─── STUDY MATERIAL ───
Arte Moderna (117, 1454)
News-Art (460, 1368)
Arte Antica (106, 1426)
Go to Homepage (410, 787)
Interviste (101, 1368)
───
─── STUDY MATERIAL ───
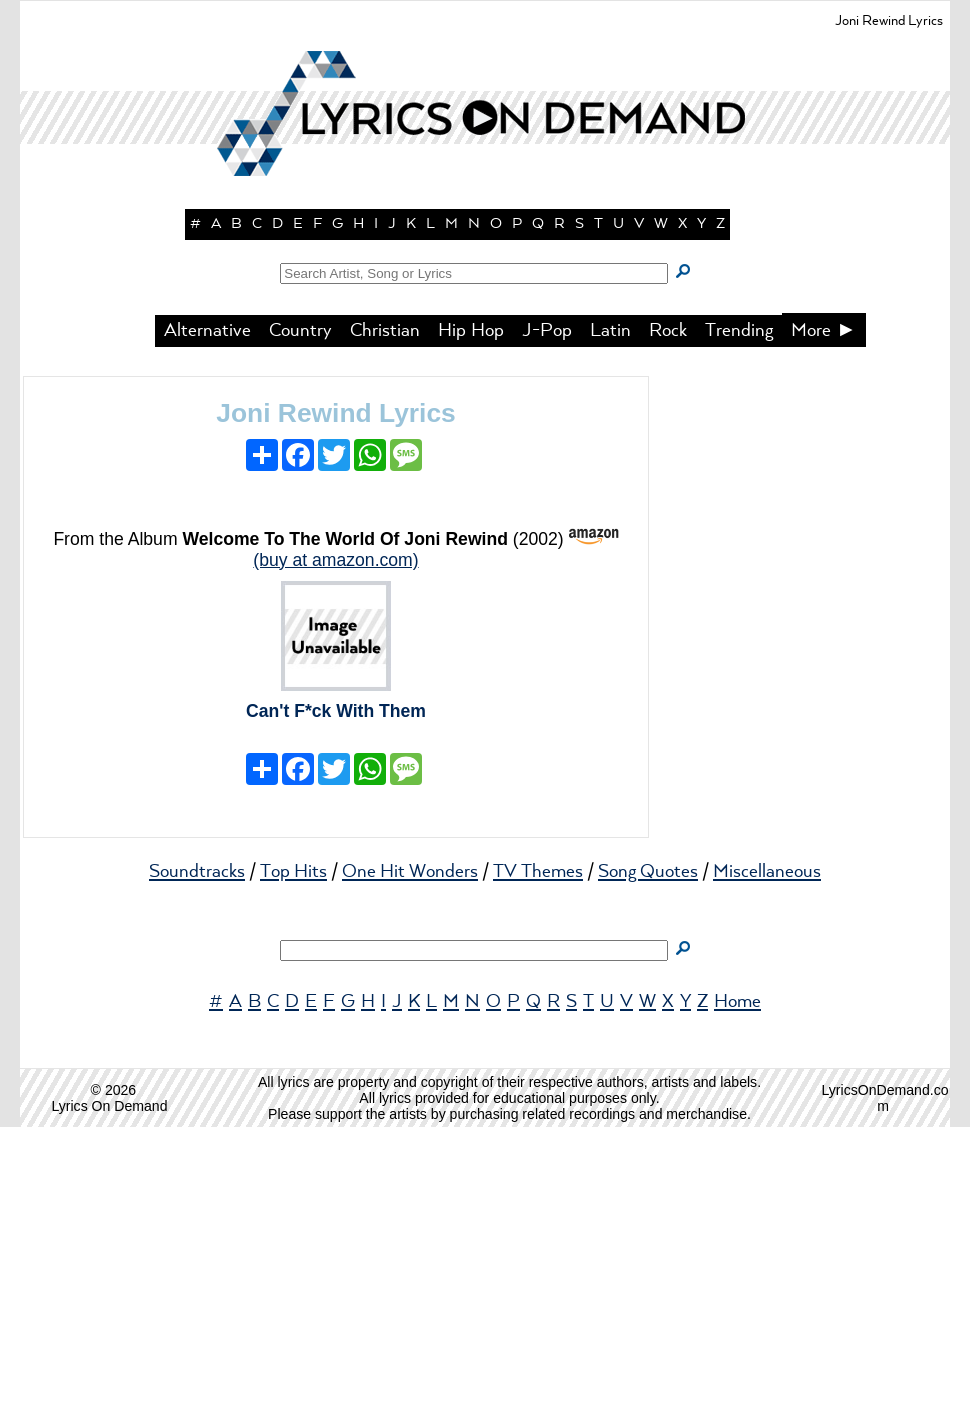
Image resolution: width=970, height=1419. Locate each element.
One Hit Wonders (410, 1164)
───
─── STUDY MATERIAL ───
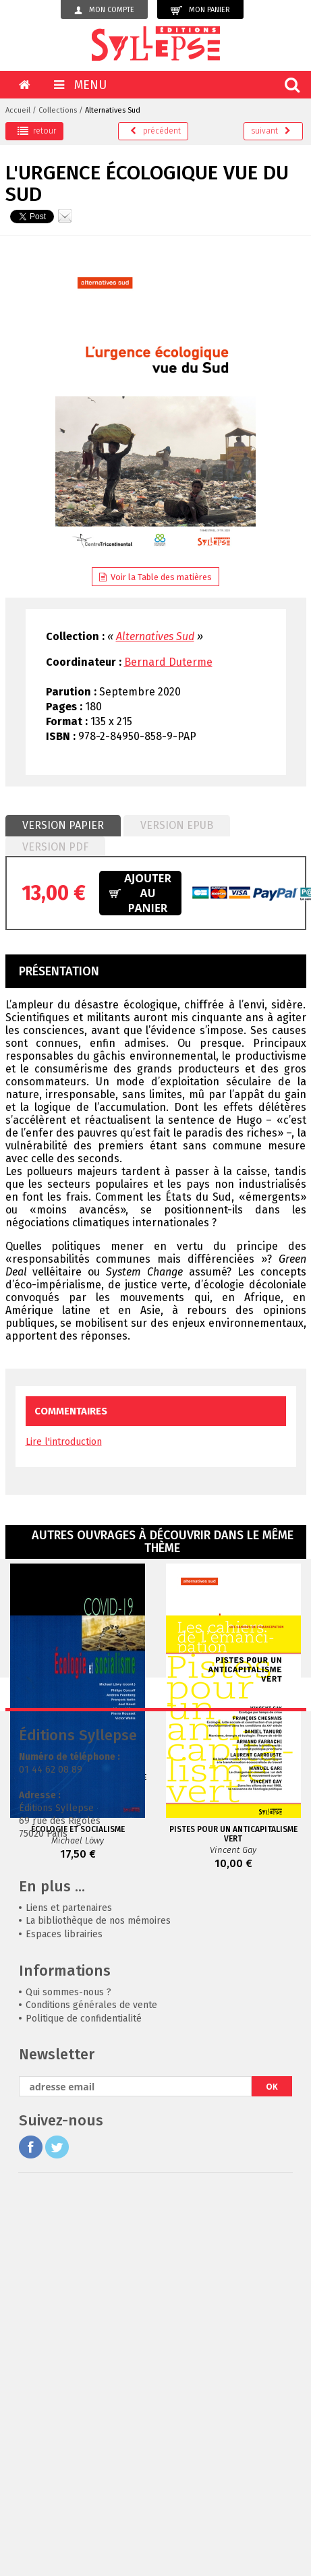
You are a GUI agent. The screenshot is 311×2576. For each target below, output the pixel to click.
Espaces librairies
───
**WORK ITEM**
Tally the lines of the entries that carry the word "each" and say only that number.

**SOLUTION TO THIS TASK**
2